Neeley Gossett, Dunwoody Campus Honors coordinator and assistant professor of English, calls Tilder a “gifted public speaker and leader.”
“Madelief is a bright student who knows and understands concepts and theories beyond typical first-year college students,” Gossett said. “Upon graduation in May, she will have earned both distinctions given by the Honors College: Honors Scholar and Research Scholar.”
In addition to her classwork, Tilder works as a social media coordinator for the Georgia State Prison Education Project. She also is an Honors Georgia State Undergraduate Research Experience (GSURE) student. Tilder presented her poster research, “Reversing the Pipeline: How Prison Education Programs Can Transpose the Outcomes of the School-to-Prison Pipeline,” during the GSURE conference recently.

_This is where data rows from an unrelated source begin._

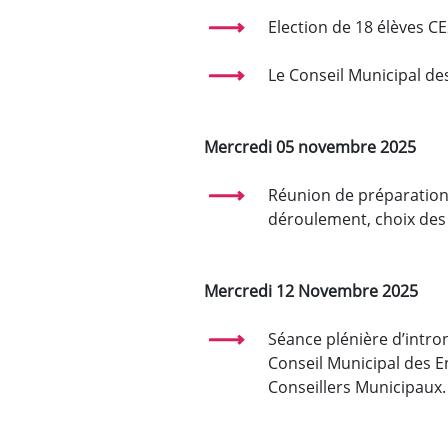
Election de 18 élèves C
Le Conseil Municipal de
Mercredi 05 novembre 2025
Réunion de préparation d
déroulement, choix des 
Mercredi 12 Novembre 2025
Séance plénière d’intro
Conseil Municipal des E
Conseillers Municipaux.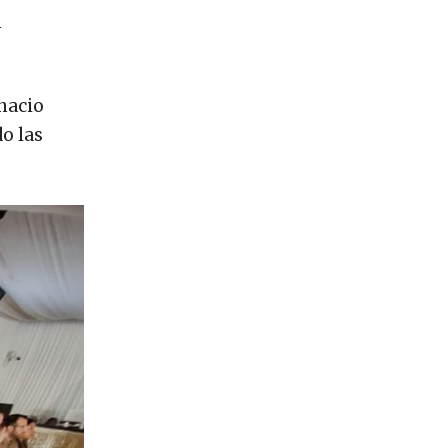
n
gnacio
o las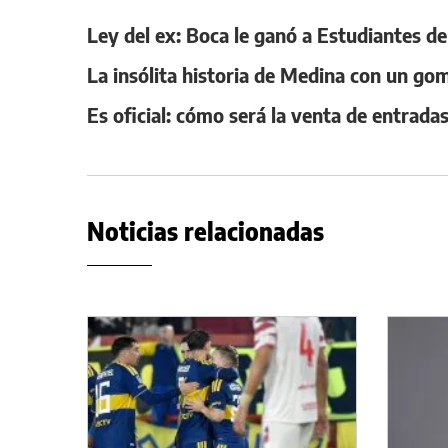
Ley del ex: Boca le ganó a Estudiantes de
La insólita historia de Medina con un gom
Es oficial: cómo será la venta de entrad
Noticias relacionadas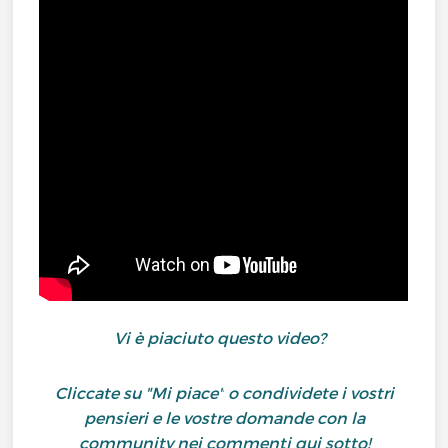
Vi è piaciuto questo video?
Cliccate su "Mi piace"
o condividete i vostri
pensieri e le vostre domande con la
community nei commenti qui sotto!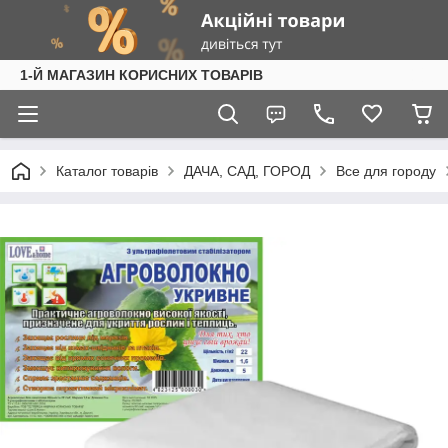
1-Й МАГАЗИН КОРИСНИХ ТОВАРІВ
Каталог товарів
ДАЧА, САД, ГОРОД
Все для городу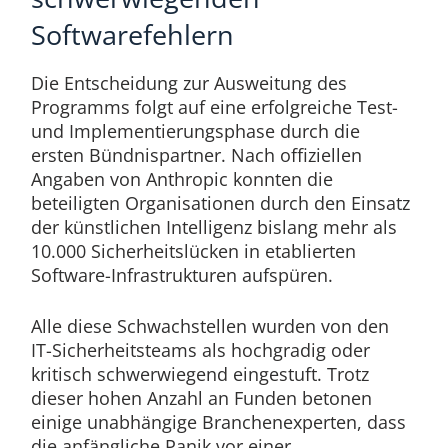
Softwarefehlern
Die Entscheidung zur Ausweitung des
Programms folgt auf eine erfolgreiche Test-
und Implementierungsphase durch die
ersten Bündnispartner. Nach offiziellen
Angaben von Anthropic konnten die
beteiligten Organisationen durch den Einsatz
der künstlichen Intelligenz bislang mehr als
10.000 Sicherheitslücken in etablierten
Software-Infrastrukturen aufspüren.
Alle diese Schwachstellen wurden von den
IT-Sicherheitsteams als hochgradig oder
kritisch schwerwiegend eingestuft. Trotz
dieser hohen Anzahl an Funden betonen
einige unabhängige Branchenexperten, dass
die anfängliche Panik vor einer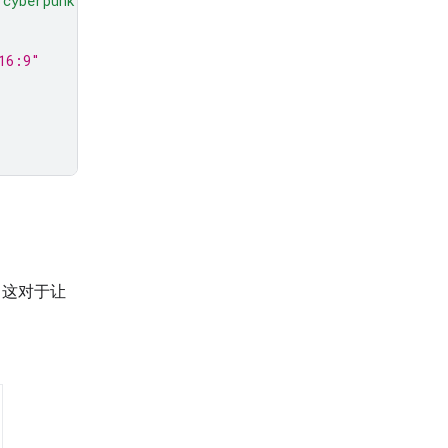
 cyberpunk style"
,
16:9"
。这对于让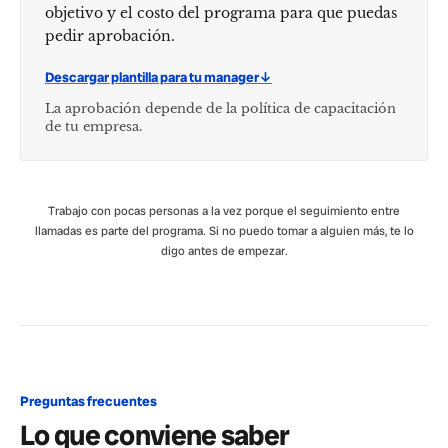
objetivo y el costo del programa para que puedas
pedir aprobación.
Descargar plantilla para tu manager
↓
La aprobación depende de la política de capacitación
de tu empresa.
Trabajo con pocas personas a la vez porque el seguimiento entre
llamadas es parte del programa. Si no puedo tomar a alguien más, te lo
digo antes de empezar.
Preguntas frecuentes
Lo que conviene saber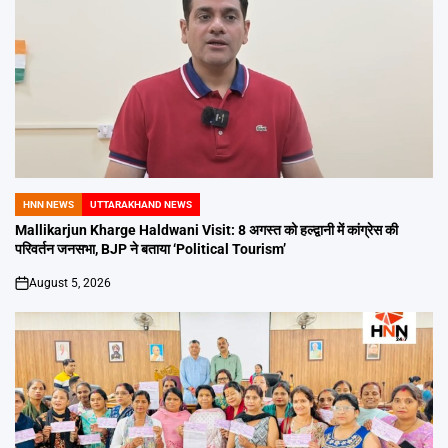
HNN NEWS
UTTARAKHAND NEWS
POSTED
IN
Mallikarjun Kharge Haldwani Visit: 8 अगस्त को हल्द्वानी में कांग्रेस की
परिवर्तन जनसभा, BJP ने बताया ‘Political Tourism’
August 5, 2026
on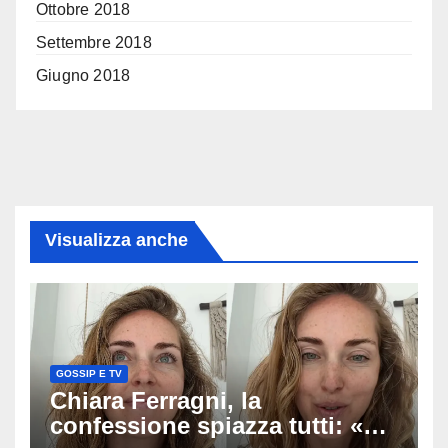
Ottobre 2018
Settembre 2018
Giugno 2018
Visualizza anche
GOSSIP E TV
Chiara Ferragni, la
confessione spiazza tutti: «Un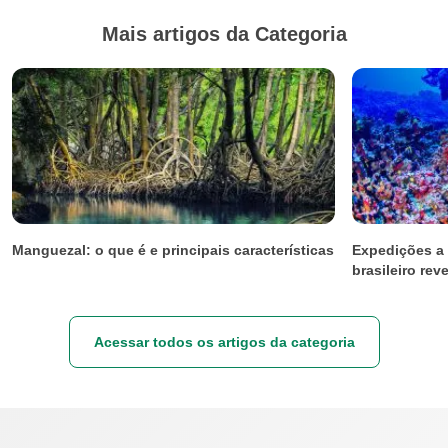
Mais artigos da Categoria
Manguezal: o que é e principais características
Expedições a 
brasileiro re
Acessar todos os artigos da categoria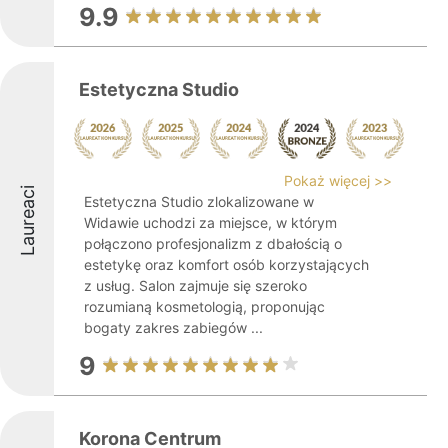
9.9
Estetyczna Studio
Pokaż więcej >>
Laureaci
Estetyczna Studio zlokalizowane w
Widawie uchodzi za miejsce, w którym
połączono profesjonalizm z dbałością o
estetykę oraz komfort osób korzystających
z usług. Salon zajmuje się szeroko
rozumianą kosmetologią, proponując
bogaty zakres zabiegów ...
9
Korona Centrum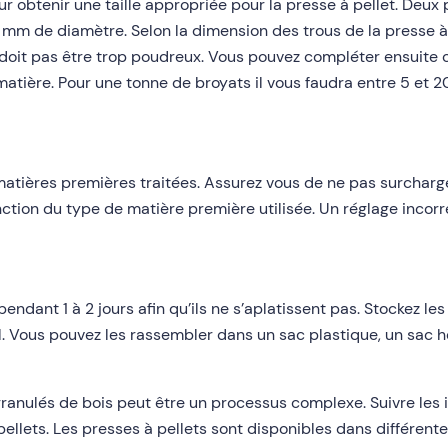
ur obtenir une taille appropriée pour la presse à pellet. Deu
mm de diamètre. Selon la dimension des trous de la presse à p
doit pas être trop poudreux. Vous pouvez compléter ensuite ce
 matière. Pour une tonne de broyats il vous faudra entre 5 et 
atières premières traitées. Assurez vous de ne pas surcharger 
onction du type de matière première utilisée. Un réglage incorr
pendant 1 à 2 jours afin qu’ils ne s’aplatissent pas. Stockez les
sol. Vous pouvez les rassembler dans un sac plastique, un sac
 granulés de bois peut être un processus complexe. Suivre les 
llets. Les presses à pellets sont disponibles dans différentes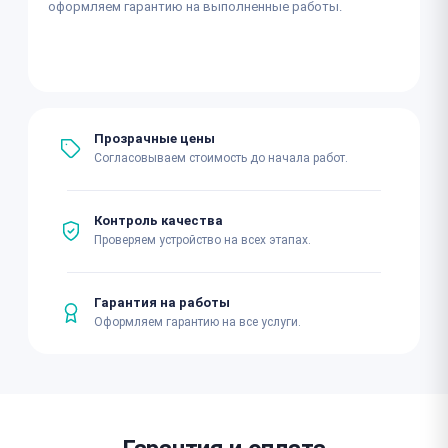
оформляем гарантию на выполненные работы.
Прозрачные цены
Согласовываем стоимость до начала работ.
Контроль качества
Проверяем устройство на всех этапах.
Гарантия на работы
Оформляем гарантию на все услуги.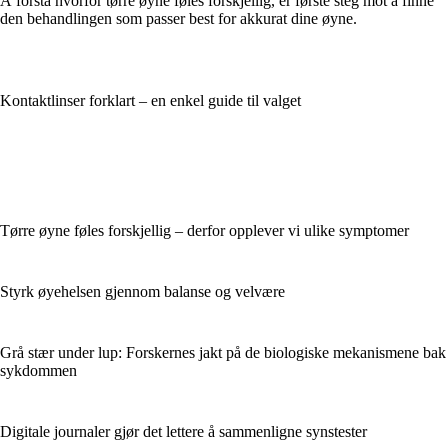
Å forstå hvorfor tørre øyne føles forskjellig, er første steg mot å finne
den behandlingen som passer best for akkurat dine øyne.
Kontaktlinser forklart – en enkel guide til valget
Tørre øyne føles forskjellig – derfor opplever vi ulike symptomer
Styrk øyehelsen gjennom balanse og velvære
Grå stær under lup: Forskernes jakt på de biologiske mekanismene bak
sykdommen
Digitale journaler gjør det lettere å sammenligne synstester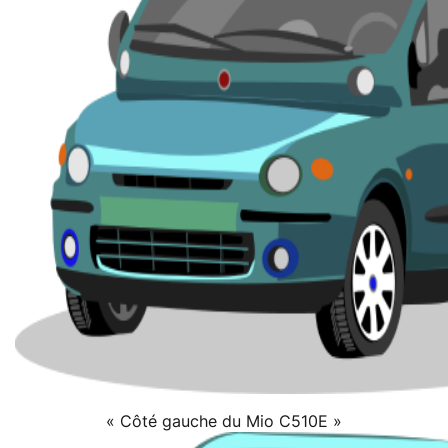
« Côté gauche du Mio C510E »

She received GSURE’s Outstanding Diversity, Equity and Inclusion Project award for her poster presentation.
Her research on prison education also is the subject of her “TEDxGeorgiaStateU—Reimagine” talk on Friday, April 14. Tilder will be one of nine speakers from the Georgia State community sharing their ideas to help us reimagine a brighter future. The talks will be from 3-6 p.m. at GSU’s Student Center East on the Atlanta Campus.
Tilder is excited about the opportunities that the Jack Kent Cooke scholarship would afford her. “As an international student, I am not eligible to receive any federal aid,” she said.
She recently was accepted to Columbia University in New York and dreams of the possibilities for her education.
“I would love to combine both my passion for criminal justice and sociology. I’m passionate about making the world a better place. It would be so easy if all of us work a little harder to care for one another, especially marginalized groups that get overlooked constantly."